他の魔女と比べたら、リーテアの装いは地味なものだ。一目で魔女だと分かる人間はそういなかった。
その度に、アシュトンは説明してくれる。
「こちら、俺が護衛を担当させてもらっている、《愛の魔女》のリーテアさまです」
リーテアが魔女だと分かると、皆が慌ててぺこぺこと頭を下げ出すまでが一連の流れになっていた。
「初めまして、《愛の魔女》リーテア・リーヴです。愛に関してお困りの際は、ぜひ私まで」
アシュトンに紹介して貰うたび、リーテアは自身の営業を始めるのだが、相手からは今のところ「……?」という返事にならない返事しか返ってこない。
そして肩の上のロゼと、隣りにいるアシュトンが笑いを堪えているのだ。
もう一つ分かったことは、アシュトンが爽やかな容姿や笑顔とは裏腹に、なかなか良い性格をしているということだ。
「……アシュトンあなた、私のことバカにしてるでしょ」
「はは、まさか。そろそろ着きますよ」
笑って誤魔化され、リーテアは不貞腐れたように唇をへの字に曲げる。
納得はいかないが、この護衛との距離は少し縮まったのだとプラスに思うことにした。
中庭に近付くにつれ、多くの魔女、使い魔、そしてそれぞれにつく護衛の姿が目に入る。
この国に登録している魔女の多さを目の前にして、リーテアは驚いていた。
(魔女って、こんなにいたのね。私が魔女依頼受付室で働き始めてから、十人ほどしか見かけなかったけど…三十…もっといるかも)
パーティー会場には、真っ白なテーブルとイスが準備されていた。テーブルの中央を鮮やかな花が彩っている。

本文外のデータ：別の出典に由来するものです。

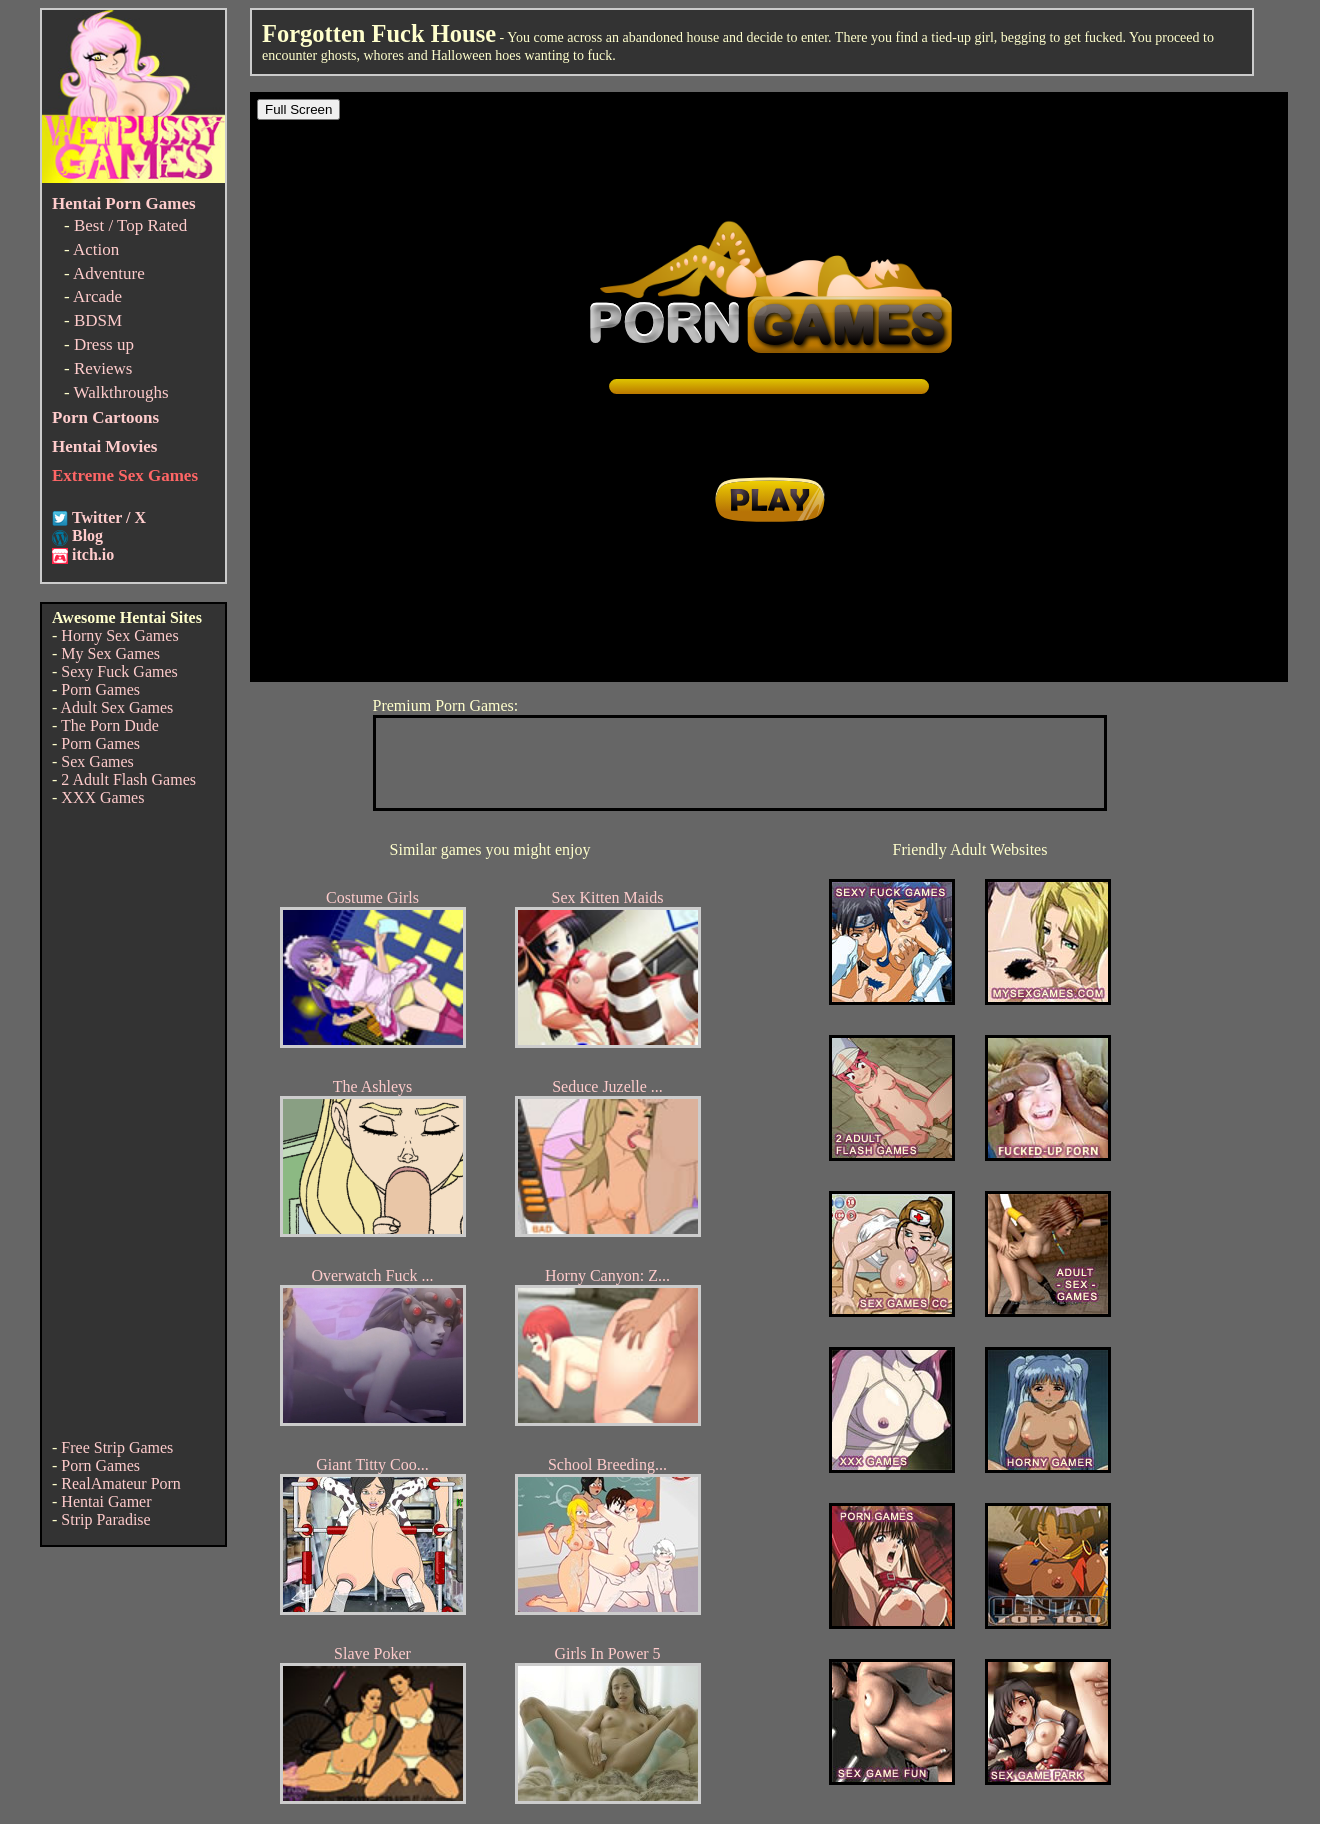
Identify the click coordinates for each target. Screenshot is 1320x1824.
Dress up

側近のライアスが書類を片手に、魔女にどの席に座るか指示を出していた。護衛は少し離れたところに並んで控えるようだ。
「ライアス、リーテアさまの席は?」
アシュトンが話し掛けると、ライアスはちらりとリーテアに視線だけ向けてから、すぐに手元の書類を確認する。
「……あちらの奥のテーブルです」
その指が向けられた先を見たリーテアは、思わず口元が引きつった。
《風の魔女》が片足を組み、それはそれは偉そうに座っていた。あと二人、見たことのない魔女が同じテーブルを囲んでいる。
「ではリーテアさま、頑張ってくださいね」
「……………」
爽やかな笑顔を向けてから去って行くアシュトンの後ろ姿を、リーテアは恨みがましく睨むのだった。